▶ [YOUR TASK]: Go through the lines below and tally each one holding "singlebeam". Write only the total.

START INPUT DATA

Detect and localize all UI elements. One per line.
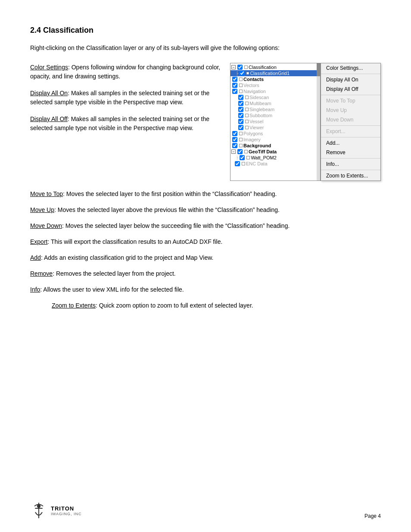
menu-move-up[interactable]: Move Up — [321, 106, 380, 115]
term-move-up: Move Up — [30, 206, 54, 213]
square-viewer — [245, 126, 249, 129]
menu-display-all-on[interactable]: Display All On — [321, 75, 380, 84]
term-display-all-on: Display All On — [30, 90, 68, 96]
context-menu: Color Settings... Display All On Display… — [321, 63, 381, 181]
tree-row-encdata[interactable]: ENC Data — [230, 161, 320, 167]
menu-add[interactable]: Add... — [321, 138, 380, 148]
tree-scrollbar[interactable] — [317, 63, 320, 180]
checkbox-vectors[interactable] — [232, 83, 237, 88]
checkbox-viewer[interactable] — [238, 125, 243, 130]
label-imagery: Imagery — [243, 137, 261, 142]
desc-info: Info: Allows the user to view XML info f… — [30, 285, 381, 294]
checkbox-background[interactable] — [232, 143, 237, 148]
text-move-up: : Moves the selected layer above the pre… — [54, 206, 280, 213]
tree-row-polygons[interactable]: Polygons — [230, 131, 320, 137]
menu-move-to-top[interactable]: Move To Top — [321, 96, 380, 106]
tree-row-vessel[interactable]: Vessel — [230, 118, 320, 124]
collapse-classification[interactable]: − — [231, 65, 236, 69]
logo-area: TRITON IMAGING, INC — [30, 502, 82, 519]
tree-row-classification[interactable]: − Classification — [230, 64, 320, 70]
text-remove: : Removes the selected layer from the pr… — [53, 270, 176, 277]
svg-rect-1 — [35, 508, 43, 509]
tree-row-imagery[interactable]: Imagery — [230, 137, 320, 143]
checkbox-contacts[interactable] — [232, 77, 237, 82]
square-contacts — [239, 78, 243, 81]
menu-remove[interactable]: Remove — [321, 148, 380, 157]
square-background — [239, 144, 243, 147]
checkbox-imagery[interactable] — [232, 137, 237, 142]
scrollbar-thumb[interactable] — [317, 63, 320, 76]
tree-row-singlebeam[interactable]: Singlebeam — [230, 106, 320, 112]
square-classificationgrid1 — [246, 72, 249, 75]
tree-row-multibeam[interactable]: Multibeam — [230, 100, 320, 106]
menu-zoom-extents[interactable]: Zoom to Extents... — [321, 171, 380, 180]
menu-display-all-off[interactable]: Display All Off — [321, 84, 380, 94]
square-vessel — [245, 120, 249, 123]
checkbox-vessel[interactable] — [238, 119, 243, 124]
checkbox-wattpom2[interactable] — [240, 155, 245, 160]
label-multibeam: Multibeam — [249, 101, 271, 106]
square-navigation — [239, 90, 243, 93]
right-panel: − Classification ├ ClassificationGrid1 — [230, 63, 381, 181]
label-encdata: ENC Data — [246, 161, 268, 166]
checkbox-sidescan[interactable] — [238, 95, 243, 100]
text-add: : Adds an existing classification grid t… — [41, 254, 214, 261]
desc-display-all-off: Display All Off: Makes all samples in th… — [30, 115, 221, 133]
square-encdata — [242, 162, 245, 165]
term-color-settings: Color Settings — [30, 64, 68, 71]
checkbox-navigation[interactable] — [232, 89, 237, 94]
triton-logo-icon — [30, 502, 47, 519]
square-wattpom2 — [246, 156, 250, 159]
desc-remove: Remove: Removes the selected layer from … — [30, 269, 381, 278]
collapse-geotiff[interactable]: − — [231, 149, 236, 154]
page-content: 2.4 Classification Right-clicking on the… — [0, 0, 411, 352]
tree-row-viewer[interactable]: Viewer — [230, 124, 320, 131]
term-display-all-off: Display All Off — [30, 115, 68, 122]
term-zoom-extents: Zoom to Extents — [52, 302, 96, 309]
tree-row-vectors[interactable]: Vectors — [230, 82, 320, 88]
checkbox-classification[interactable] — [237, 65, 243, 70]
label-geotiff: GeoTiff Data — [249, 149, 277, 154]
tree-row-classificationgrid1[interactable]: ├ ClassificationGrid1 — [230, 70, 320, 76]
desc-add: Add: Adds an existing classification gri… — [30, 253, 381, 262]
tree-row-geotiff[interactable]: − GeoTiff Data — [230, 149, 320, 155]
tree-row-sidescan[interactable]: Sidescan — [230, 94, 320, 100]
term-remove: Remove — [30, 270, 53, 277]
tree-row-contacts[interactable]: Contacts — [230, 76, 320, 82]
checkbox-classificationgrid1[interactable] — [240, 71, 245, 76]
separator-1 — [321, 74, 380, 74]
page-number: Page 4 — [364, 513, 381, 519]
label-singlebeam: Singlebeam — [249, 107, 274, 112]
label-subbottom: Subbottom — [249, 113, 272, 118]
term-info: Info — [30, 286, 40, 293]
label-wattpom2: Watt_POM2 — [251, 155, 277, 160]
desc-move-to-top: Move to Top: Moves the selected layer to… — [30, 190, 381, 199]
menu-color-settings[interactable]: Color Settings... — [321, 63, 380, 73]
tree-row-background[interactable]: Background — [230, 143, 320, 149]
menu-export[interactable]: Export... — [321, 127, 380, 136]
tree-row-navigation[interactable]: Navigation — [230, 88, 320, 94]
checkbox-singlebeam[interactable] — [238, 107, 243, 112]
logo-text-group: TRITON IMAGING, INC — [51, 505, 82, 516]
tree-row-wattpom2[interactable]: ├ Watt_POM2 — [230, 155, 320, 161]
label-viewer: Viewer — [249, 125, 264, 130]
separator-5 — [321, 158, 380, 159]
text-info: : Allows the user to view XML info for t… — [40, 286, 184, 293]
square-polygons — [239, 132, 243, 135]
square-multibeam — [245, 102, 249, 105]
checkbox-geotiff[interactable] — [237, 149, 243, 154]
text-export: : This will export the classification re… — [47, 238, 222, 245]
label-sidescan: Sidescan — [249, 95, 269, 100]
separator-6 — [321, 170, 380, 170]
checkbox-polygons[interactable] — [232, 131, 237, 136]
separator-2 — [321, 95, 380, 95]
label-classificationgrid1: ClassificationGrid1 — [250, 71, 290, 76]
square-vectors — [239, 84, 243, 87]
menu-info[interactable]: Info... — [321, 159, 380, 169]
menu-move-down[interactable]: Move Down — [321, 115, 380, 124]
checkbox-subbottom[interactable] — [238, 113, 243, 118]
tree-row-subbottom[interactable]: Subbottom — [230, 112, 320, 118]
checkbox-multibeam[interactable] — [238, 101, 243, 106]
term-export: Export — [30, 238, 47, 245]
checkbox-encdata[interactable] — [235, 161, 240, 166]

END INPUT DATA
START INPUT DATA

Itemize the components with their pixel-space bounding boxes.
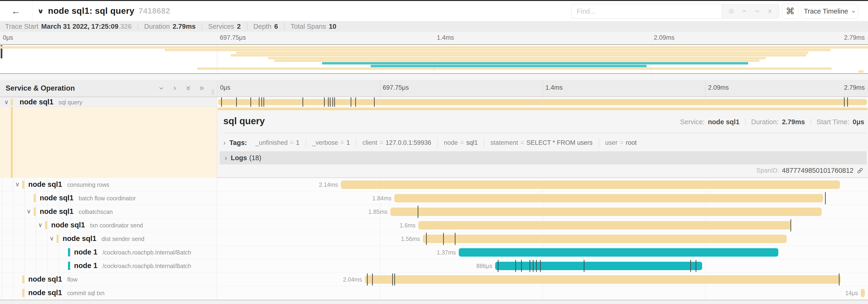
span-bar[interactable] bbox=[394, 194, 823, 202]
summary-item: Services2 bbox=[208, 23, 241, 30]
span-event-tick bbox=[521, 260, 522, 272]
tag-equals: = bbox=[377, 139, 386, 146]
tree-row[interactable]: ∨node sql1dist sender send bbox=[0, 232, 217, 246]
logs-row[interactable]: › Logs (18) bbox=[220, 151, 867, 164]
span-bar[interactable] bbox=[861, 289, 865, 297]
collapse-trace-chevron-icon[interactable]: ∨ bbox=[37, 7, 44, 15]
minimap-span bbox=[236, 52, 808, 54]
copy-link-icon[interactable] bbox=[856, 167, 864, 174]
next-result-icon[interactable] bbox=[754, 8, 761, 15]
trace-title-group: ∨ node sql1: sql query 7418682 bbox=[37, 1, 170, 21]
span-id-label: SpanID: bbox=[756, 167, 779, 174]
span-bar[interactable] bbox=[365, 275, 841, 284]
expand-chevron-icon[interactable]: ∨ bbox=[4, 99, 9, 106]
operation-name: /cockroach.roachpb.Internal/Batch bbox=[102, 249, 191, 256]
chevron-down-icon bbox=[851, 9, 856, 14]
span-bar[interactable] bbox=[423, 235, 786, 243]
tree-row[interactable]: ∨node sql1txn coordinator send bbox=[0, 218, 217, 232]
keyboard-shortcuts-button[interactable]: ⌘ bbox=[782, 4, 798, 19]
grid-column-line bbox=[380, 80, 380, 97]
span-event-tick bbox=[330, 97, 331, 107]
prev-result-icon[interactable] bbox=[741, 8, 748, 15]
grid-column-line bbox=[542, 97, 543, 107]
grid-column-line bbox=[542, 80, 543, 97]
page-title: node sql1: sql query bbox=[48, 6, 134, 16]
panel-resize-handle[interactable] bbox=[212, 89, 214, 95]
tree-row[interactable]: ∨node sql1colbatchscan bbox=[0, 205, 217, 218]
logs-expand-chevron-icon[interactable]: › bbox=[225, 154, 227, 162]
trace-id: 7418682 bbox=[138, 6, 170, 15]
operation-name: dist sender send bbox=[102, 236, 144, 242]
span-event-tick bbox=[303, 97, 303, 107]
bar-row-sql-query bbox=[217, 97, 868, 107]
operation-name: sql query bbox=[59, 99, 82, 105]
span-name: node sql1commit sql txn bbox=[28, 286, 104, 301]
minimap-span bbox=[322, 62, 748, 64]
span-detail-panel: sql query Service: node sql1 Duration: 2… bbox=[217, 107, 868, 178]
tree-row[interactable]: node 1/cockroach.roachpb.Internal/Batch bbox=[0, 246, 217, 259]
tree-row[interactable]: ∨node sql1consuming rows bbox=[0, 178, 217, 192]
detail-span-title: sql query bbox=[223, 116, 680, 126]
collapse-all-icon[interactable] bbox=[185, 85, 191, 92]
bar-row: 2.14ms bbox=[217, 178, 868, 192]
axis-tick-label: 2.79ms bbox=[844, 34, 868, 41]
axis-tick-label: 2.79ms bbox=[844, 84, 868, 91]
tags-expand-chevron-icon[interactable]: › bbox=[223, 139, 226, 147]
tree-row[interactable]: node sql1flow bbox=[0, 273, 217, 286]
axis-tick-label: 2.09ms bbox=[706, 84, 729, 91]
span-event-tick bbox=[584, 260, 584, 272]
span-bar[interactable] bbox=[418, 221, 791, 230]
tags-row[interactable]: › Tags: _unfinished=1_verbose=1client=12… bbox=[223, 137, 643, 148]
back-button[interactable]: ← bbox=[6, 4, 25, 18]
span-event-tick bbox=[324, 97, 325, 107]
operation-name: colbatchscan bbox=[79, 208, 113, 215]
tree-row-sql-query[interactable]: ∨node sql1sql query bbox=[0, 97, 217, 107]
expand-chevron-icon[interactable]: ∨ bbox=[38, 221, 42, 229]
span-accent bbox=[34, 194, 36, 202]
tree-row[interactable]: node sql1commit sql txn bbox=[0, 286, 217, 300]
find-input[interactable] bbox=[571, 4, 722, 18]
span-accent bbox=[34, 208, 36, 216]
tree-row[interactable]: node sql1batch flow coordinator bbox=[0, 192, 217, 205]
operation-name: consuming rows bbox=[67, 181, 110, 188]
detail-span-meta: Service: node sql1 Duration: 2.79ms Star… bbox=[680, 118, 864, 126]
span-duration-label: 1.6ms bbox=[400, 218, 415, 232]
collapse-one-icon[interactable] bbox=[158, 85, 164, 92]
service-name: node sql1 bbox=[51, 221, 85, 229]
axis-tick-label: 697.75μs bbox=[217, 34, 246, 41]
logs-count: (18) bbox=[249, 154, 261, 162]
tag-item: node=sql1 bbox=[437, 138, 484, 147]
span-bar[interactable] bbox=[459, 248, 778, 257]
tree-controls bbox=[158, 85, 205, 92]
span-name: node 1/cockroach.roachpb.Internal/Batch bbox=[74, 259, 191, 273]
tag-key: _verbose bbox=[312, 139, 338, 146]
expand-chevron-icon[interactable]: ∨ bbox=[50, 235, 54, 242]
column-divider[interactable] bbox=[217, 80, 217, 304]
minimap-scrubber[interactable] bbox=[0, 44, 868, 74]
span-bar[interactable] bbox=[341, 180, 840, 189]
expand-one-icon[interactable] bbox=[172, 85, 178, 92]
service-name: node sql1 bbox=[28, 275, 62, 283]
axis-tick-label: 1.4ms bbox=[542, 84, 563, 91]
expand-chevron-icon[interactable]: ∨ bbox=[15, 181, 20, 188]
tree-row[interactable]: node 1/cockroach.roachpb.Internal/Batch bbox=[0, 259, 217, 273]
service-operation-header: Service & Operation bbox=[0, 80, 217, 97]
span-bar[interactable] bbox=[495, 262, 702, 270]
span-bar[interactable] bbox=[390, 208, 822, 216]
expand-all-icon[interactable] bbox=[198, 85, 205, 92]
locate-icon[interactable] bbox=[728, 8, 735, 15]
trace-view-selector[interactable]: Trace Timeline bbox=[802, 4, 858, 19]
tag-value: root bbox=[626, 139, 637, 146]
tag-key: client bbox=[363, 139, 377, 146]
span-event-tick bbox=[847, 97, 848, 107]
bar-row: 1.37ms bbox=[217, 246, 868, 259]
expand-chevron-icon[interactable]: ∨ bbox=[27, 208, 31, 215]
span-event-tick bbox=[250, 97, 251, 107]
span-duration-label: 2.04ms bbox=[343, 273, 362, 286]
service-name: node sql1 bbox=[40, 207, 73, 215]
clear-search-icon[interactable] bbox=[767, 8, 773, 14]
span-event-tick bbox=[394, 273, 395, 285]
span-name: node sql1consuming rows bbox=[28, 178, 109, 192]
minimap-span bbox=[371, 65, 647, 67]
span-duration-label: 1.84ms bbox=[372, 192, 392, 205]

END INPUT DATA

▶ [YOUR SOLUTION]: 3